» INSTRUCTIONS FOR THE TASK
Without the images, output every record exactly as it appears.

» RECORDS FOR THIS TASK
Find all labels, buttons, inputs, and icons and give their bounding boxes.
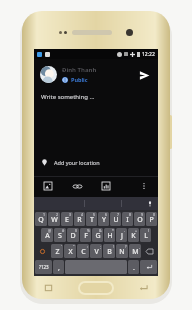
button[interactable]: P (146, 212, 157, 226)
staticText: 8 (129, 212, 132, 217)
button[interactable]: L (140, 228, 151, 242)
button[interactable]: Add your location (41, 154, 151, 170)
button[interactable]: K (128, 228, 139, 242)
button[interactable]: Add poll (100, 180, 112, 192)
staticText: # (62, 228, 65, 233)
staticText: K (131, 231, 136, 241)
staticText: ? (125, 244, 127, 249)
staticText: ( (148, 228, 150, 233)
staticText: M (132, 247, 139, 257)
button[interactable]: C (77, 244, 89, 258)
staticText: I (126, 215, 129, 225)
button[interactable]: Home (78, 281, 114, 295)
button[interactable]: More options (138, 180, 150, 192)
staticText: P (149, 215, 154, 225)
button[interactable]: , (53, 260, 64, 274)
button[interactable]: N (116, 244, 128, 258)
staticText: ; (100, 244, 101, 249)
staticText: & (99, 228, 102, 233)
staticText: $ (75, 228, 78, 233)
button[interactable]: R (74, 212, 85, 226)
staticText: Z (55, 247, 60, 257)
staticText: % (87, 228, 90, 233)
staticText: W (51, 215, 58, 225)
staticText: 6 (105, 212, 108, 217)
button[interactable]: Backspace (142, 244, 157, 258)
button[interactable]: F (80, 228, 91, 242)
staticText: X (68, 247, 73, 257)
staticText: 1 (43, 212, 46, 217)
staticText: + (135, 228, 138, 233)
staticText: 3 (69, 212, 72, 217)
button[interactable]: M (129, 244, 141, 258)
staticText: Q (38, 215, 44, 225)
button[interactable]: G (92, 228, 103, 242)
button[interactable]: B (103, 244, 115, 258)
button[interactable]: . (128, 260, 139, 274)
staticText: " (73, 244, 75, 249)
staticText: 2 (56, 212, 59, 217)
button[interactable]: Z (51, 244, 63, 258)
staticText: T (90, 215, 94, 225)
button[interactable]: J (116, 228, 127, 242)
button[interactable]: D (67, 228, 79, 242)
staticText: H (107, 231, 113, 241)
staticText: - (124, 228, 126, 233)
staticText: 9 (141, 212, 144, 217)
other: Recent apps (44, 283, 53, 292)
staticText: * (112, 228, 114, 233)
button[interactable]: Add photo (42, 180, 54, 192)
button[interactable]: X (64, 244, 76, 258)
button[interactable]: W (48, 212, 60, 226)
staticText: B (107, 247, 112, 257)
staticText: U (113, 215, 119, 225)
staticText: , (139, 244, 140, 249)
staticText: A (45, 231, 50, 241)
button[interactable]: Send (136, 67, 152, 83)
button[interactable]: T (86, 212, 97, 226)
button[interactable]: Enter (140, 260, 157, 274)
staticText: R (77, 215, 82, 225)
staticText: 0 (153, 212, 156, 217)
button[interactable]: H (104, 228, 115, 242)
button[interactable]: V (90, 244, 102, 258)
button[interactable]: I (122, 212, 133, 226)
button[interactable]: Public (62, 76, 88, 83)
staticText: , (58, 263, 60, 273)
button[interactable]: E (61, 212, 73, 226)
button[interactable]: Y (98, 212, 109, 226)
staticText: F (84, 231, 88, 241)
button[interactable]: Q (35, 212, 47, 226)
button[interactable]: U (110, 212, 121, 226)
staticText: G (95, 231, 101, 241)
staticText: @ (48, 228, 52, 233)
staticText: Public (71, 76, 88, 83)
staticText: ' (61, 244, 62, 249)
button[interactable]: O (134, 212, 145, 226)
staticText: E (65, 215, 69, 225)
staticText: D (70, 231, 76, 241)
staticText: 12:22 (142, 51, 155, 58)
staticText: Y (102, 215, 106, 225)
button[interactable]: ?123 (35, 260, 52, 274)
staticText: 7 (117, 212, 120, 217)
staticText: J (121, 231, 123, 241)
staticText: Add your location (54, 159, 100, 166)
staticText: Write something ... (41, 93, 95, 101)
staticText: Đinh Thanh (62, 66, 97, 74)
button[interactable]: S (54, 228, 66, 242)
staticText: N (119, 247, 125, 257)
staticText: . (133, 263, 135, 273)
staticText: 4 (81, 212, 84, 217)
button[interactable]: Shift (35, 244, 50, 258)
staticText: L (144, 231, 148, 241)
staticText: C (81, 247, 86, 257)
button[interactable]: Add link (71, 180, 83, 192)
other: Voice input (147, 201, 153, 207)
staticText: ?123 (39, 264, 49, 270)
staticText: ! (113, 244, 114, 249)
staticText: O (137, 215, 143, 225)
other: Back (139, 283, 148, 292)
button[interactable]: A (41, 228, 53, 242)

» ANSWER TO THIS EXERCISE
Find all labels, buttons, inputs, and icons and give their bounding boxes.
button[interactable]: P (146, 212, 157, 226)
staticText: 8 (129, 212, 132, 217)
button[interactable]: L (140, 228, 151, 242)
button[interactable]: Add your location (41, 154, 151, 170)
button[interactable]: K (128, 228, 139, 242)
button[interactable]: Add poll (100, 180, 112, 192)
staticText: # (62, 228, 65, 233)
staticText: K (131, 231, 136, 241)
staticText: ? (125, 244, 127, 249)
staticText: ( (148, 228, 150, 233)
staticText: M (132, 247, 139, 257)
button[interactable]: C (77, 244, 89, 258)
staticText: I (126, 215, 129, 225)
button[interactable]: Home (78, 281, 114, 295)
button[interactable]: More options (138, 180, 150, 192)
staticText: P (149, 215, 154, 225)
button[interactable]: , (53, 260, 64, 274)
button[interactable]: N (116, 244, 128, 258)
staticText: ; (100, 244, 101, 249)
staticText: & (99, 228, 102, 233)
staticText: $ (75, 228, 78, 233)
button[interactable]: R (74, 212, 85, 226)
staticText: Z (55, 247, 60, 257)
staticText: % (87, 228, 90, 233)
staticText: W (51, 215, 58, 225)
staticText: 6 (105, 212, 108, 217)
button[interactable]: Backspace (142, 244, 157, 258)
button[interactable]: F (80, 228, 91, 242)
staticText: X (68, 247, 73, 257)
staticText: 1 (43, 212, 46, 217)
staticText: + (135, 228, 138, 233)
staticText: 3 (69, 212, 72, 217)
button[interactable]: M (129, 244, 141, 258)
staticText: Q (38, 215, 44, 225)
button[interactable]: G (92, 228, 103, 242)
button[interactable]: B (103, 244, 115, 258)
button[interactable]: . (128, 260, 139, 274)
staticText: " (73, 244, 75, 249)
staticText: 2 (56, 212, 59, 217)
button[interactable]: Z (51, 244, 63, 258)
staticText: T (90, 215, 94, 225)
button[interactable]: J (116, 228, 127, 242)
button[interactable]: D (67, 228, 79, 242)
staticText: H (107, 231, 113, 241)
staticText: - (124, 228, 126, 233)
staticText: 9 (141, 212, 144, 217)
other: Recent apps (44, 283, 53, 292)
staticText: * (112, 228, 114, 233)
button[interactable]: Add photo (42, 180, 54, 192)
button[interactable]: X (64, 244, 76, 258)
button[interactable]: W (48, 212, 60, 226)
staticText: B (107, 247, 112, 257)
staticText: U (113, 215, 119, 225)
staticText: , (139, 244, 140, 249)
staticText: A (45, 231, 50, 241)
button[interactable]: Send (136, 67, 152, 83)
button[interactable]: T (86, 212, 97, 226)
button[interactable]: Enter (140, 260, 157, 274)
staticText: R (77, 215, 82, 225)
staticText: 0 (153, 212, 156, 217)
button[interactable]: H (104, 228, 115, 242)
button[interactable]: V (90, 244, 102, 258)
button[interactable]: I (122, 212, 133, 226)
button[interactable]: Public (62, 76, 88, 83)
staticText: , (58, 263, 60, 273)
button[interactable]: E (61, 212, 73, 226)
button[interactable]: Y (98, 212, 109, 226)
staticText: F (84, 231, 88, 241)
button[interactable]: Q (35, 212, 47, 226)
button[interactable]: U (110, 212, 121, 226)
staticText: G (95, 231, 101, 241)
staticText: @ (48, 228, 52, 233)
staticText: Public (71, 76, 88, 83)
staticText: ' (61, 244, 62, 249)
button[interactable]: O (134, 212, 145, 226)
staticText: E (65, 215, 69, 225)
staticText: D (70, 231, 76, 241)
staticText: 12:22 (142, 51, 155, 58)
staticText: Y (102, 215, 106, 225)
button[interactable]: ?123 (35, 260, 52, 274)
staticText: 7 (117, 212, 120, 217)
staticText: J (121, 231, 123, 241)
staticText: Add your location (54, 159, 100, 166)
staticText: Write something ... (41, 93, 95, 101)
staticText: Đinh Thanh (62, 66, 97, 74)
button[interactable]: S (54, 228, 66, 242)
staticText: N (119, 247, 125, 257)
staticText: . (133, 263, 135, 273)
staticText: 4 (81, 212, 84, 217)
button[interactable]: Shift (35, 244, 50, 258)
staticText: L (144, 231, 148, 241)
staticText: C (81, 247, 86, 257)
button[interactable]: Add link (71, 180, 83, 192)
other: Voice input (147, 201, 153, 207)
staticText: ?123 (39, 264, 49, 270)
staticText: ! (113, 244, 114, 249)
staticText: O (137, 215, 143, 225)
other: Back (139, 283, 148, 292)
button[interactable]: A (41, 228, 53, 242)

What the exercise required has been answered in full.